This record is a partial extract of the original cable. The full text of the original cable is not available.

UNCLAS SECTION 01 OF 02 COLOMBO 000029

SIPDIS

STATE FOR SA/INS, INL/AAE, EB/TPP/MTA/IPC,
AID/ANE:BBUNDY
DEPT PASS TO USTR:AWILLS
COMMERCE FOR ITA:ABENAISSA, JBOGER
TREASIRY FOR SRI LANKA DESK:RADKINS

SENSITIVE

E.O. 12958: N/A
TAGS: ECON ETRD KIPR CE WTO USTR ECONOMICS
SUBJECT: WITH NEW LAW, SRI LANKA MOVES AHEAD ON IPR
ENFORCEMENT

Ref: 03 Colombo 2017

Sensitive but unclassified. Please protect
accordingly.

1. (U) Summary: All members of a public/private IPR
Working Group are moving forward to implement Sri
Lanka's new strong IPR Law, with help from outside
parties, including the USG. There is a window of
opportunity now, with the GSL's desire to develop an
effective implementation regime, but training,
resources and experience are lacking. End summary.

Participants
------------
2. (SBU) The Embassy-convened private sector IPR
Working Group (IPR WG) meets monthly with GSL
officials involved in the development and
enforcement of a new IPR regime. Members in the
Working Group represent US firms including IBM,
Microsoft, Proctor and Gamble, Hallmark, Sony Music,
Universal, 3M and Energizer as well as the American
Chamber of Commerce. Government officials from the
Intellectual Property Office, Customs, Police,
Attorney General and Consumer Affairs are present
for these meetings, and the group meets quarterly
with the Minister of Commerce and Consumer Affairs.

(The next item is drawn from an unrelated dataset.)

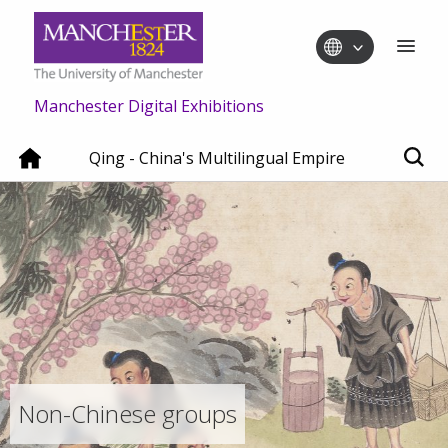
Manchester Digital Exhibitions
Qing - China's Multilingual Empire
Non-Chinese groups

3. (SBU) Econ Officer originally formed the IPR WG
with companies that had come to the Embassy with
complaints about lack of enforcement. Since the
meetings with GSL officials began, the new Law was
passed (see reftel), and enforcement officials
appear ready to start implementation. They are
constrained by inadequate resources, training,
information and experience, but are very eager and
open for assistance.

Actions
-------
4. (U) Intellectual Property Office (IPO): To date,
the IPO Director has given four public seminars on
the new law, and a training session for the police.
Another one is scheduled soon. The Office will also
receive assistance from WIPO to print informational
pamphlets and for training. The Director will help
draft a Circular to be distributed to all Police
Stations outlining the new responsibilities. The
IPO has also begun placing ads in the media alerting
the public to the stricter provisions of new law.
The IPR WG will assist with a broader public
awareness campaign.

5. (U) Police: All new recruits will get IPR Law
training in their basic course starting in Jan.
2004. Current officers will receive IPR courses
during normal in-service training. The curriculum
is now being developed. Lectures will be given at
Police training centers around the island. The IPO
Office will organize one informational session with
Police and Customs. A special unit within the 48-
person Commercial Crimes Unit will be established
and specially trained as IPR experts.

6. (U) Customs: Twenty-five Customs officers will
attend an informational session given by the IPO
Director. Officers in the Rapid Response Unit will
be trained in IPR issues, and will be responsible
for responding to all incidents 24/7. Officers
receive incentives for seizing counterfeit goods.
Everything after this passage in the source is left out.